Steve McQueen - Marc Eliot [124]
At the same time, 20th Century Fox acquired the rights to a novel by Richard Martin Stern called The Tower, about a fire that destroys a commercial high-rise. It was based on a real-life disastrous fire that had taken place at One New York Plaza, a Manhattan high-rise. The book drew a $390,000 option price from Warner Bros. for its relatively unknown author because big-budget, star-studded disaster movies were in vogue after Irwin Allen’s The Poseidon Adventure. The key elements were a big-name Oscar-winning ensemble, a horrifying disaster, the terrifying uncertainty of who was going to live and who was going to die that kept audiences on the edge of their seats, terrific special effects, an Oscar-winning song, and heroics by the dozen.9 The Poseidon Adventure went on to become the second-highest-grossing film of 1972, taking in nearly $43 million in its initial domestic release, second only to The Godfather. The Poseidon Adventure eventually earned $160 million (including world and ancillary rights). Considering The Poseidon Adventure cost $5 million to make, every studio wanted its own big disaster movie.
Meanwhile, Irwin Allen had bought the rights to a similar novel, The Glass Inferno by Thomas N. Scortia and Frank M. Robinson, intending to make his own competing tragedy-in-a-tower.10 Gordon Stulberg, having moved from Cinema Center to Fox, feared the two films would cancel each other out at the box office, and called Ted Ashley at Warner, who agreed. The two worked out a deal to co-finance one film that would be an amalgam of the two novels, to be called The Towering Inferno, with Irwin Allen to produce and direct. The cost of the film would be split between Warner and Fox; Fox would have the domestic release, Warner the rest of the world.
When Freddie Fields brought the script to Steve, he was at first interested in playing the architect, who is called in to help the firefighters figure out the interior of the brand-new building so they can rescue those trapped above and get themselves out safely. The other major role, the fire chief, was slated for Ernest Borgnine, one of the stars of The Poseidon Adventure. Although the fire chief only had about ten pages of dialogue and action in the film, Steve knew it was a key part and wondered if it wasn’t in fact a better role than the dry, intellectual architect.
While he was trying to figure it out, he was caught up in a real-life fire that not only changed his mind about what part he wanted in the film but became a gift of Method preparation.
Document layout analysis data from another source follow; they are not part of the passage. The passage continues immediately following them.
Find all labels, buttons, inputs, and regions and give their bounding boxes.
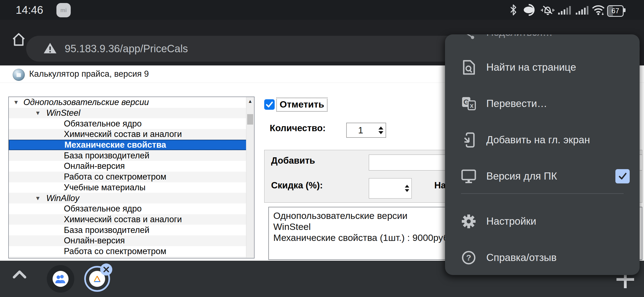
- tree-item[interactable]: ▼WinSteel: [9, 108, 254, 119]
- cell-signal-icon: [558, 4, 572, 16]
- stepper-down-icon[interactable]: [405, 189, 409, 192]
- tree-item[interactable]: Онлайн-версия: [9, 161, 254, 172]
- discount-label: Скидка (%):: [271, 180, 323, 191]
- menu-item[interactable]: GxПеревести…: [445, 87, 640, 120]
- stepper-up-icon[interactable]: [378, 127, 383, 130]
- wifi-icon: [591, 4, 606, 16]
- svg-text:?: ?: [466, 253, 471, 262]
- browser-menu: Поделиться…Найти на страницеGxПеревести……: [445, 34, 640, 275]
- mark-label: Отметить: [280, 99, 324, 109]
- cell-signal-icon: [575, 4, 590, 16]
- battery-icon: 67: [607, 5, 624, 17]
- svg-text:x: x: [470, 102, 474, 109]
- menu-item[interactable]: Найти на странице: [445, 51, 640, 84]
- stepper-down-icon[interactable]: [378, 131, 383, 134]
- add-label: Добавить: [271, 155, 315, 166]
- tree-item[interactable]: Химический состав и аналоги: [9, 129, 254, 140]
- screen: Калькулятор прайса, версия 9 ▼Однопользо…: [0, 0, 644, 297]
- menu-item[interactable]: Поделиться…: [445, 34, 640, 49]
- discount-arrows[interactable]: [405, 178, 409, 198]
- quantity-value: 1: [347, 123, 375, 137]
- translate-icon: Gx: [461, 96, 476, 111]
- tree-item-label: Онлайн-версия: [64, 236, 125, 246]
- tree-item[interactable]: ▼WinAlloy: [9, 193, 254, 204]
- clipped-label: На: [434, 180, 446, 191]
- page-title: Калькулятор прайса, версия 9: [29, 65, 149, 82]
- collapse-arrow-icon[interactable]: ▼: [13, 99, 19, 106]
- tree-item-label: WinSteel: [46, 108, 80, 118]
- collapse-arrow-icon[interactable]: ▼: [35, 195, 41, 202]
- desktop-icon: [461, 169, 476, 184]
- tree-item[interactable]: Обязательное ядро: [9, 118, 254, 129]
- add-to-home-icon: [461, 132, 476, 148]
- menu-item-label: Справка/отзыв: [486, 252, 556, 263]
- mark-checkbox[interactable]: [264, 99, 275, 110]
- tree-item-label: Химический состав и аналоги: [64, 129, 182, 139]
- tree-item-label: Обязательное ядро: [64, 204, 142, 214]
- collapse-arrow-icon[interactable]: ▼: [35, 110, 41, 116]
- stepper-up-icon[interactable]: [405, 185, 409, 188]
- product-tree[interactable]: ▼Однопользовательские версии▼WinSteelОбя…: [8, 97, 255, 258]
- mi-recorder-icon: mi: [56, 3, 71, 17]
- tree-item-label: Онлайн-версия: [64, 161, 125, 171]
- tree-item[interactable]: ▶Сетевые версии: [9, 257, 254, 258]
- chevron-up-icon[interactable]: [12, 270, 27, 280]
- site-favicon-icon: [13, 69, 25, 81]
- tree-item-label: Химический состав и аналоги: [64, 215, 182, 224]
- settings-icon: [461, 214, 476, 229]
- close-icon[interactable]: [100, 263, 112, 276]
- data-saver-icon: [521, 4, 538, 16]
- scroll-up-icon[interactable]: ▲: [246, 99, 254, 104]
- tree-item[interactable]: Учебные материалы: [9, 182, 254, 193]
- battery-percent: 67: [608, 6, 623, 15]
- desktop-site-checkbox[interactable]: [615, 169, 630, 183]
- menu-item-label: Перевести…: [486, 98, 547, 109]
- tree-item-label: Обязательное ядро: [64, 119, 142, 129]
- tree-item-label: База производителей: [64, 225, 149, 235]
- find-in-page-icon: [461, 60, 476, 75]
- tab-group-button[interactable]: [47, 265, 74, 293]
- tree-item[interactable]: База производителей: [9, 225, 254, 235]
- tree-item[interactable]: Работа со спектрометром: [9, 172, 254, 182]
- discount-stepper[interactable]: [369, 178, 412, 199]
- bluetooth-icon: [509, 4, 517, 16]
- tree-item[interactable]: Работа со спектрометром: [9, 246, 254, 257]
- tree-item-label: Механические свойства: [64, 140, 166, 150]
- menu-item-label: Настройки: [486, 216, 536, 227]
- menu-item[interactable]: ?Справка/отзыв: [445, 241, 640, 274]
- share-icon: [461, 34, 476, 40]
- not-secure-warning-icon[interactable]: [43, 42, 57, 56]
- menu-item[interactable]: Версия для ПК: [445, 160, 640, 193]
- tree-item-selected[interactable]: Механические свойства: [9, 140, 254, 150]
- tree-item[interactable]: ▼Однопользовательские версии: [9, 97, 254, 108]
- tree-item[interactable]: Химический состав и аналоги: [9, 214, 254, 225]
- quantity-label: Количество:: [270, 123, 326, 133]
- quantity-arrows[interactable]: [378, 123, 383, 137]
- tree-item-label: База производителей: [64, 151, 149, 161]
- tree-item-label: Работа со спектрометром: [64, 172, 166, 182]
- tree-item-label: Однопользовательские версии: [23, 97, 149, 107]
- mute-vibrate-icon: [540, 4, 555, 16]
- tree-item[interactable]: Обязательное ядро: [9, 204, 254, 214]
- help-icon: ?: [461, 250, 476, 265]
- menu-item-label: Версия для ПК: [486, 170, 557, 182]
- menu-item-label: Добавить на гл. экран: [486, 134, 590, 146]
- tree-item-label: Сетевые версии: [23, 257, 91, 258]
- people-icon: [53, 271, 69, 287]
- tree-item-label: WinAlloy: [46, 193, 79, 203]
- url-text[interactable]: 95.183.9.36/app/PriceCals: [65, 43, 188, 55]
- status-bar: 14:46 mi 67: [0, 0, 644, 20]
- tree-item-label: Работа со спектрометром: [64, 246, 166, 256]
- tree-item[interactable]: База производителей: [9, 150, 254, 161]
- tree-item[interactable]: Онлайн-версия: [9, 235, 254, 246]
- tree-scrollbar[interactable]: ▲: [246, 97, 254, 258]
- quantity-stepper[interactable]: 1: [346, 123, 386, 138]
- tree-item-label: Учебные материалы: [64, 183, 146, 193]
- menu-item-label: Поделиться…: [486, 34, 553, 38]
- menu-item[interactable]: Добавить на гл. экран: [445, 123, 640, 156]
- home-button[interactable]: [11, 32, 26, 48]
- menu-item[interactable]: Настройки: [445, 205, 640, 238]
- menu-item-label: Найти на странице: [486, 62, 576, 73]
- scrollbar-thumb[interactable]: [247, 114, 253, 125]
- menu-divider: [461, 193, 624, 194]
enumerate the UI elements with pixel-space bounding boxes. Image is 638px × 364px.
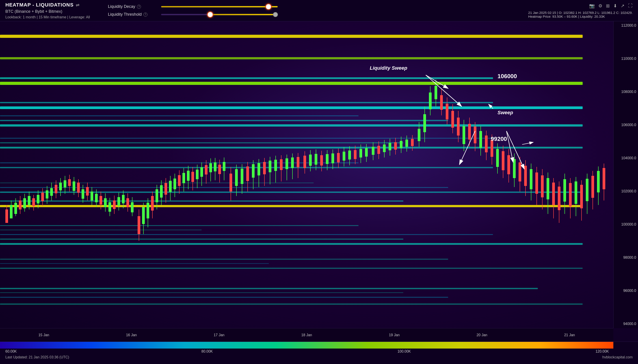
x-label-19jan: 19 Jan — [389, 333, 400, 337]
lookback-label: Lookback: 1 month | 15 Min timeframe | L… — [6, 15, 90, 19]
x-label-15jan: 15 Jan — [38, 333, 49, 337]
svg-rect-6 — [0, 259, 448, 260]
candles — [6, 80, 605, 241]
liquidity-decay-label: Liquidity Decay ? — [108, 4, 157, 9]
svg-rect-162 — [320, 155, 323, 166]
svg-rect-238 — [535, 172, 538, 194]
svg-rect-124 — [214, 162, 217, 171]
sliders-icon[interactable]: ⇌ — [76, 2, 80, 8]
svg-rect-152 — [291, 158, 294, 168]
liquidity-threshold-help-icon[interactable]: ? — [143, 12, 148, 16]
svg-rect-38 — [19, 200, 22, 210]
liquidity-threshold-handle-left[interactable] — [207, 12, 213, 18]
svg-rect-194 — [411, 139, 414, 146]
svg-rect-208 — [451, 111, 454, 128]
svg-rect-150 — [286, 158, 288, 169]
settings2-icon[interactable]: ⊞ — [606, 3, 610, 8]
svg-rect-5 — [0, 263, 269, 264]
svg-rect-198 — [423, 114, 426, 132]
svg-rect-84 — [122, 195, 125, 204]
instrument-label: BTC (Binance + Bybit + Bitmex) — [6, 9, 90, 14]
svg-rect-118 — [200, 167, 203, 177]
svg-rect-82 — [118, 197, 120, 206]
svg-line-269 — [522, 142, 533, 144]
svg-rect-258 — [591, 176, 594, 198]
chart-svg — [0, 21, 613, 328]
svg-rect-96 — [151, 196, 154, 210]
svg-rect-226 — [502, 151, 504, 170]
svg-rect-8 — [0, 238, 403, 240]
svg-rect-154 — [297, 157, 299, 167]
x-label-17jan: 17 Jan — [214, 333, 224, 337]
svg-rect-138 — [252, 164, 255, 178]
svg-rect-144 — [269, 160, 271, 172]
liquidity-threshold-label: Liquidity Threshold ? — [108, 12, 157, 17]
svg-rect-60 — [68, 179, 71, 186]
svg-rect-128 — [223, 162, 225, 171]
svg-rect-214 — [468, 124, 471, 140]
svg-rect-68 — [86, 187, 89, 196]
bottom-bar: 60.00K 80.00K 100.00K 120.00K Last Updat… — [0, 342, 638, 364]
y-label-102k: 102000.0 — [615, 189, 636, 193]
download-icon[interactable]: ⬇ — [613, 3, 617, 8]
svg-rect-222 — [490, 140, 493, 157]
svg-rect-2 — [0, 292, 403, 293]
svg-rect-22 — [0, 124, 583, 126]
svg-rect-236 — [530, 169, 532, 189]
svg-rect-72 — [95, 194, 98, 202]
top-bar-left: HEATMAP - LIQUIDATIONS ⇌ BTC (Binance + … — [6, 2, 90, 19]
liquidity-decay-track[interactable] — [161, 6, 278, 8]
svg-rect-120 — [205, 165, 208, 174]
camera-icon[interactable]: 📷 — [589, 3, 595, 8]
x-label-20jan: 20 Jan — [476, 333, 487, 337]
y-label-106k: 106000.0 — [615, 123, 636, 127]
svg-rect-56 — [59, 182, 62, 190]
svg-rect-166 — [331, 154, 334, 163]
svg-rect-30 — [0, 35, 583, 38]
chart-area: Liquidity Sweep Sweep 106000 99200 11200… — [0, 21, 638, 342]
svg-rect-34 — [10, 205, 13, 218]
svg-rect-126 — [218, 165, 221, 174]
svg-rect-100 — [160, 185, 163, 198]
top-bar-right: 📷 ⚙ ⊞ ⬇ ↗ ⛶ 21 Jan 2025 02:15 | O: 10238… — [528, 3, 632, 18]
svg-rect-78 — [109, 202, 111, 212]
liquidity-threshold-handle-right[interactable] — [273, 12, 278, 17]
liquidity-decay-row: Liquidity Decay ? — [108, 4, 510, 9]
svg-rect-98 — [156, 189, 158, 202]
liquidity-decay-help-icon[interactable]: ? — [137, 5, 141, 9]
y-label-94k: 94000.0 — [615, 322, 636, 326]
svg-rect-106 — [174, 178, 176, 189]
svg-rect-27 — [0, 82, 583, 85]
svg-rect-246 — [558, 186, 560, 210]
liquidity-threshold-track[interactable] — [161, 14, 278, 15]
svg-rect-54 — [55, 185, 57, 193]
svg-rect-136 — [246, 166, 249, 181]
svg-rect-88 — [131, 202, 134, 212]
svg-rect-212 — [462, 126, 465, 144]
svg-rect-62 — [73, 182, 75, 191]
gear-icon[interactable]: ⚙ — [598, 3, 602, 8]
brand-name: hvblockcapital.com — [602, 355, 632, 359]
svg-rect-46 — [37, 195, 40, 204]
x-label-18jan: 18 Jan — [301, 333, 312, 337]
expand-icon[interactable]: ⛶ — [628, 3, 632, 8]
svg-rect-184 — [383, 144, 386, 152]
svg-rect-142 — [263, 162, 266, 174]
svg-rect-86 — [126, 198, 129, 207]
liquidity-decay-handle[interactable] — [265, 4, 272, 10]
gradient-row — [0, 342, 638, 348]
svg-rect-40 — [23, 198, 26, 208]
svg-rect-206 — [446, 104, 448, 120]
svg-rect-76 — [104, 198, 107, 207]
svg-rect-196 — [418, 129, 420, 141]
external-icon[interactable]: ↗ — [621, 3, 624, 8]
svg-rect-28 — [0, 77, 493, 79]
svg-rect-176 — [359, 149, 362, 158]
svg-rect-248 — [563, 179, 566, 202]
svg-rect-234 — [524, 166, 527, 186]
svg-rect-9 — [0, 234, 493, 235]
svg-rect-23 — [0, 120, 448, 121]
svg-rect-19 — [0, 147, 583, 148]
grad-label-100k: 100.00K — [398, 350, 411, 354]
svg-rect-232 — [518, 162, 521, 182]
In May 1974, while Steve was working with Los Angeles Battalion Chief Peter Lucarelli, the film’s technical advisor, a fire broke out at the Goldwyn Studios in Hollywood. Lucarelli allowed Steve to go along on the call. Ali was with him that day, and she too went to the fire site. When they arrived, the soundstage, where endless movies and TV shows had been filmed, was engulfed in flames. Several people who happened to be working that day, actors, actresses, and technicians, were all trapped inside as two hundred firefighters tried desperately to rescue them. Steve put on a helmet, jacket, and boots and followed Lucarelli into the inferno. He stayed inside for the better part of an hour before emerging covered with soot, his eyes red from smoke, and fell into Ali’s arms.
At home that night, as he recovered Steve became convinced that the up-from-the-streets battalion commander of the San Francisco Fire Department really was the better of the two lead roles in the film, the architect being a little too sophisticated and well-educated for him. He decided to call Neile and run it by her. She fell quickly and comfortably into her familiar role as Steve’s advisor and reassured him that it didn’t matter which role he played, as long as he was there at the end for the film’s exciting climax. That made sense to Steve, who decided he’d choose the role of the character that had the final line in the film, the fire chief.